# REQUIRED WORK
Scan the entries for the word "Wednesday", and copy every line where it appears.

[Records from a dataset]
§ §

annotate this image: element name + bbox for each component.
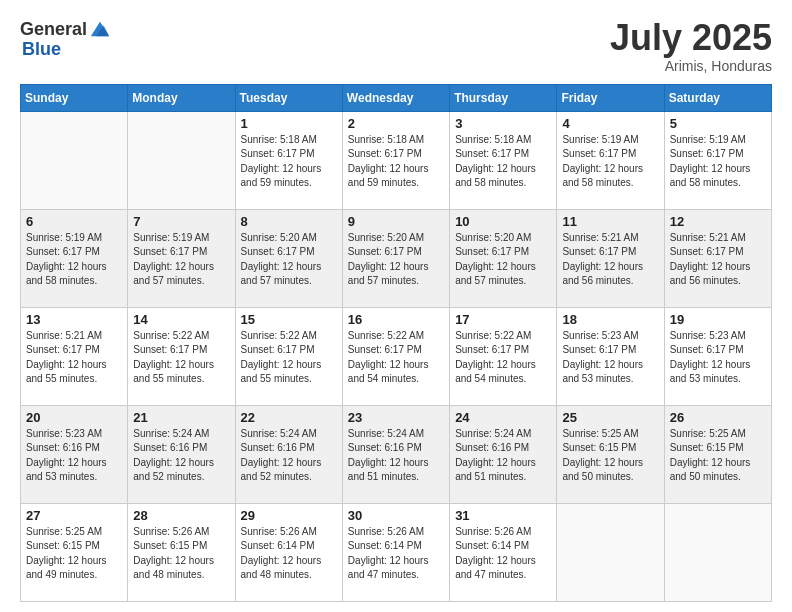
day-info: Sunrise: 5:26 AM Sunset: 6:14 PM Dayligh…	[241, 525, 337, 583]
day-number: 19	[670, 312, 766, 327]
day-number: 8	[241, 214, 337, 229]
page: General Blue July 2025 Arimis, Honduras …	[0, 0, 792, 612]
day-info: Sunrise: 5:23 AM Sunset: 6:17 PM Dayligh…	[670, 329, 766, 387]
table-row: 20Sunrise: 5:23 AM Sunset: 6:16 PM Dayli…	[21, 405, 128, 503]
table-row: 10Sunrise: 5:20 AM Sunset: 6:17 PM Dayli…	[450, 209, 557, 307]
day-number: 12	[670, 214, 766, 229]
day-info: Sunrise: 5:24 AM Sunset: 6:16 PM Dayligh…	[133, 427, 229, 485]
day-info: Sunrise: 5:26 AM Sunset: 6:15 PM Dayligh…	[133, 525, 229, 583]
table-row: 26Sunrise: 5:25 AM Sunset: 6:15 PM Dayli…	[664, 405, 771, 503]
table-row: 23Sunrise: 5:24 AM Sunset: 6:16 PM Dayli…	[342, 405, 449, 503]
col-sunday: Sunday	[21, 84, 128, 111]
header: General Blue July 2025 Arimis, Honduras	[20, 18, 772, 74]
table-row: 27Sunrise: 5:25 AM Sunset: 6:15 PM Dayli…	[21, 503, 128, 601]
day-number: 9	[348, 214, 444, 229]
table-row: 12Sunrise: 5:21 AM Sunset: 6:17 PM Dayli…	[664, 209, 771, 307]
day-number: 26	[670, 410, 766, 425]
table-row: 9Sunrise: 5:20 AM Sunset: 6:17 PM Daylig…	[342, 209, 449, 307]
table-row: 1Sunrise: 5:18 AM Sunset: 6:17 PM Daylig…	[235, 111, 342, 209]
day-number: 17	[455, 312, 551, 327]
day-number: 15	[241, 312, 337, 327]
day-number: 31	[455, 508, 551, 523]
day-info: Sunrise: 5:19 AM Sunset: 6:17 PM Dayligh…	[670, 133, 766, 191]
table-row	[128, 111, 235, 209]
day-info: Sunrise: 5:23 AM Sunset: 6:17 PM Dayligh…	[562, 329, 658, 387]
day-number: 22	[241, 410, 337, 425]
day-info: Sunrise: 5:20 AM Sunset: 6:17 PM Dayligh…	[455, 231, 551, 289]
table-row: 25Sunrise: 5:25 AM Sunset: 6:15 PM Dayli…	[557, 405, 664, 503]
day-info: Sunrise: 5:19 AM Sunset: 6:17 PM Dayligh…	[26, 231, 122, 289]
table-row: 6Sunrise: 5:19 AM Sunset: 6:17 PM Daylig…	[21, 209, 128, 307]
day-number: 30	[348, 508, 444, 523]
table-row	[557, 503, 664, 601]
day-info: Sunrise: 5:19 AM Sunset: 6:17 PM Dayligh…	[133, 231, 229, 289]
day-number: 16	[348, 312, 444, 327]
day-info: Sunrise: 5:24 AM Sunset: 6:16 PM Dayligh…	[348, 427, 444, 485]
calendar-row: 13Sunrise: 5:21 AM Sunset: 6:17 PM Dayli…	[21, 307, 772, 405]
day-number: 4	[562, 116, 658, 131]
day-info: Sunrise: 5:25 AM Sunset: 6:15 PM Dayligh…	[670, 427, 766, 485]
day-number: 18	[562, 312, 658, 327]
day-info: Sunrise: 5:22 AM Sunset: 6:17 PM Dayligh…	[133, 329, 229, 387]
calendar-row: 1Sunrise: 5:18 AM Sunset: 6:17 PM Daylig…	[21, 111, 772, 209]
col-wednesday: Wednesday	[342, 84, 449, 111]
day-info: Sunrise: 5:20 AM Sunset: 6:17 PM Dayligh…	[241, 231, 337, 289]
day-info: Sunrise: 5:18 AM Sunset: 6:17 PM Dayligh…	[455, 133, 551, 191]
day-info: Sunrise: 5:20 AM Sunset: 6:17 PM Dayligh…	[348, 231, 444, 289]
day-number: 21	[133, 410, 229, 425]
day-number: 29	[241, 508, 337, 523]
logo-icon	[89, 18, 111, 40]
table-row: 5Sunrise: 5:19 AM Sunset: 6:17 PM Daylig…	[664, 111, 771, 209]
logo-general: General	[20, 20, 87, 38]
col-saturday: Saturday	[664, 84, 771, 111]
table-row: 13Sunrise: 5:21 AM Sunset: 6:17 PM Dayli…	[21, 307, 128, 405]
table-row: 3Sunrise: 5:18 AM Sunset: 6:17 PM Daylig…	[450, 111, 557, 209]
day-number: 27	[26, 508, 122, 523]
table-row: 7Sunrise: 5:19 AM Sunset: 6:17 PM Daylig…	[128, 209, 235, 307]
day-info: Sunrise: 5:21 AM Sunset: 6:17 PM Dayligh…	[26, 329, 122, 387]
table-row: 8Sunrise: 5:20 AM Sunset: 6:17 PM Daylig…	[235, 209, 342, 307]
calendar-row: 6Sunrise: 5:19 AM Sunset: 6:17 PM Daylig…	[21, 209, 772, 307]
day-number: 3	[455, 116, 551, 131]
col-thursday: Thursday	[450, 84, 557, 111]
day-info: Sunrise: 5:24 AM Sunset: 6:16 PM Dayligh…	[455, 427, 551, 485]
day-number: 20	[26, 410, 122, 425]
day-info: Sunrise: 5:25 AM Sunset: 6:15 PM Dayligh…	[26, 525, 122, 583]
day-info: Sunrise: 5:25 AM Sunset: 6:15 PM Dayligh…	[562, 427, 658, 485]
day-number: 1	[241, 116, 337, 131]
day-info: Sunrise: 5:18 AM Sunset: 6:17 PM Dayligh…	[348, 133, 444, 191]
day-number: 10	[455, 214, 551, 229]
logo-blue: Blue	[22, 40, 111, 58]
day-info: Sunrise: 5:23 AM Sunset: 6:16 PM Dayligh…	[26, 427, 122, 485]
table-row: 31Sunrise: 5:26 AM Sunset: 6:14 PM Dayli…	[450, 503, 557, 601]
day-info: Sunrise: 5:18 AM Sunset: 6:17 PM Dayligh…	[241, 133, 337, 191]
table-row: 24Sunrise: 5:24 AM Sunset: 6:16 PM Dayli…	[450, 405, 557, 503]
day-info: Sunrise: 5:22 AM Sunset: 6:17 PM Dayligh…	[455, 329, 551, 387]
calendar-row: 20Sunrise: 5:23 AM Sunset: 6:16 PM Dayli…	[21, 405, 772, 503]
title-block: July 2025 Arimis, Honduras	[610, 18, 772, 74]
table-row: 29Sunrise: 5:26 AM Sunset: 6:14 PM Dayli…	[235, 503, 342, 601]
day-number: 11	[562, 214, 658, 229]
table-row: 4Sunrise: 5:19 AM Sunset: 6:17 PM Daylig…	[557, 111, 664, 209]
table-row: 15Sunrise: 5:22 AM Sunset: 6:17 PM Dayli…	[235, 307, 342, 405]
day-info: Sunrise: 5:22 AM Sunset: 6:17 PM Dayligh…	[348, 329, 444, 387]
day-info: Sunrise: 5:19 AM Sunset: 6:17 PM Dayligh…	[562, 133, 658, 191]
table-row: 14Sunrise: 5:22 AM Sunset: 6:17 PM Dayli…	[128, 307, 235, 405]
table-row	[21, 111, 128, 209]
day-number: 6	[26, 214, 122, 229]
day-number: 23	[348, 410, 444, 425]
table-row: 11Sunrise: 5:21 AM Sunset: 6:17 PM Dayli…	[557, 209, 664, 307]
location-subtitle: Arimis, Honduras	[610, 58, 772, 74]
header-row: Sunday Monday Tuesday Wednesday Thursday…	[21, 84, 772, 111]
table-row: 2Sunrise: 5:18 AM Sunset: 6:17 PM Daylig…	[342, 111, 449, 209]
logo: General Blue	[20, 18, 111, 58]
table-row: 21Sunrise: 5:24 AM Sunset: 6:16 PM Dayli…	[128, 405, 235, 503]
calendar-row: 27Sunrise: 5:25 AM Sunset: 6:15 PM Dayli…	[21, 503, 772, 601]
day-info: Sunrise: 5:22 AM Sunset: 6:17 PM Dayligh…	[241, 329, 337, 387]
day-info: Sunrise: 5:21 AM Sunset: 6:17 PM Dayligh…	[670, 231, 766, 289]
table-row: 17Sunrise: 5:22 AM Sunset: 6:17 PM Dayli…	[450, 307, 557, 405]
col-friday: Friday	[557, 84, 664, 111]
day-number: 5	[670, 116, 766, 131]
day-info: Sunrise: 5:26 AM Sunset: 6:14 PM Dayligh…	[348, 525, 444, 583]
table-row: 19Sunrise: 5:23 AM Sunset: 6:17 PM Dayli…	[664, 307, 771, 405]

§ §

# SOLUTION
col-wednesday: Wednesday	[342, 84, 449, 111]
header-row: Sunday Monday Tuesday Wednesday Thursday…	[21, 84, 772, 111]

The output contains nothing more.